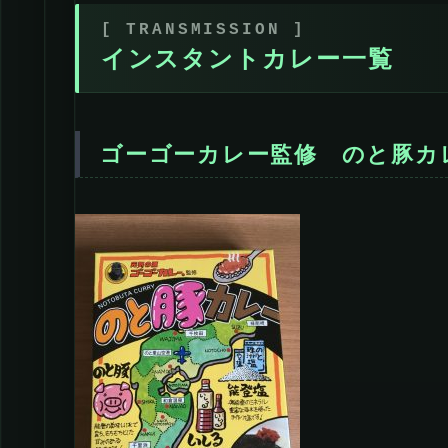
インスタントカレー一覧
ゴーゴーカレー監修 のと豚カ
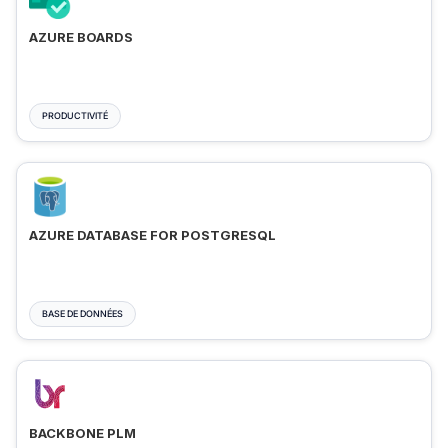
AZURE BOARDS
PRODUCTIVITÉ
AZURE DATABASE FOR POSTGRESQL
BASE DE DONNÉES
BACKBONE PLM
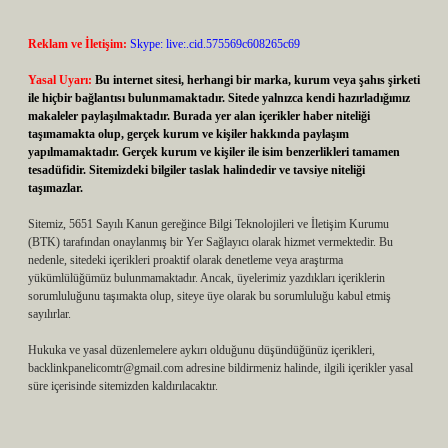
Reklam ve İletişim:
Skype: live:.cid.575569c608265c69
Yasal Uyarı:
Bu internet sitesi, herhangi bir marka, kurum veya şahıs şirketi
ile hiçbir bağlantısı bulunmamaktadır. Sitede yalnızca kendi hazırladığımız
makaleler paylaşılmaktadır. Burada yer alan içerikler haber niteliği
taşımamakta olup, gerçek kurum ve kişiler hakkında paylaşım
yapılmamaktadır. Gerçek kurum ve kişiler ile isim benzerlikleri tamamen
tesadüfidir. Sitemizdeki bilgiler taslak halindedir ve tavsiye niteliği
taşımazlar.
Sitemiz, 5651 Sayılı Kanun gereğince Bilgi Teknolojileri ve İletişim Kurumu
(BTK) tarafından onaylanmış bir Yer Sağlayıcı olarak hizmet vermektedir. Bu
nedenle, sitedeki içerikleri proaktif olarak denetleme veya araştırma
yükümlülüğümüz bulunmamaktadır. Ancak, üyelerimiz yazdıkları içeriklerin
sorumluluğunu taşımakta olup, siteye üye olarak bu sorumluluğu kabul etmiş
sayılırlar.
Hukuka ve yasal düzenlemelere aykırı olduğunu düşündüğünüz içerikleri,
backlinkpanelicomtr@gmail.com
adresine bildirmeniz halinde, ilgili içerikler yasal
süre içerisinde sitemizden kaldırılacaktır.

Task details –
No pictures belong in the copy. Repeat the entries exactly.

Exercise output –
インスタントカレー一覧
ゴーゴーカレー監修 のと豚カ
AZURE BOARDS
PRODUCTIVITÉ
AZURE DATABASE FOR POSTGRESQL
BASE DE DONNÉES
BACKBONE PLM
Reklam ve İletişim:
Skype: live:.cid.575569c608265c69
Yasal Uyarı:
Bu internet sitesi, herhangi bir marka, kurum veya şahıs şirketi
ile hiçbir bağlantısı bulunmamaktadır. Sitede yalnızca kendi hazırladığımız
makaleler paylaşılmaktadır. Burada yer alan içerikler haber niteliği
taşımamakta olup, gerçek kurum ve kişiler hakkında paylaşım
yapılmamaktadır. Gerçek kurum ve kişiler ile isim benzerlikleri tamamen
tesadüfidir. Sitemizdeki bilgiler taslak halindedir ve tavsiye niteliği
taşımazlar.
Sitemiz, 5651 Sayılı Kanun gereğince Bilgi Teknolojileri ve İletişim Kurumu
(BTK) tarafından onaylanmış bir Yer Sağlayıcı olarak hizmet vermektedir. Bu
nedenle, sitedeki içerikleri proaktif olarak denetleme veya araştırma
yükümlülüğümüz bulunmamaktadır. Ancak, üyelerimiz yazdıkları içeriklerin
sorumluluğunu taşımakta olup, siteye üye olarak bu sorumluluğu kabul etmiş
sayılırlar.
Hukuka ve yasal düzenlemelere aykırı olduğunu düşündüğünüz içerikleri,
backlinkpanelicomtr@gmail.com
adresine bildirmeniz halinde, ilgili içerikler yasal
süre içerisinde sitemizden kaldırılacaktır.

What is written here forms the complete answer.